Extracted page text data
---*---
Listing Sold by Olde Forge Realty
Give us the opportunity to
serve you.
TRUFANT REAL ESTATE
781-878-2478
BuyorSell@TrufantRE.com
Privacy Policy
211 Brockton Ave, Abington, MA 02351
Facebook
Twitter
---*---
▶ **What you should do**: Quote only the lines from the one containing "Give us the opportunity to" through the final line of the records, with both ends included.

▶ **Your response**:
Give us the opportunity to
serve you.
TRUFANT REAL ESTATE
781-878-2478
BuyorSell@TrufantRE.com
Privacy Policy
211 Brockton Ave, Abington, MA 02351
Facebook
Twitter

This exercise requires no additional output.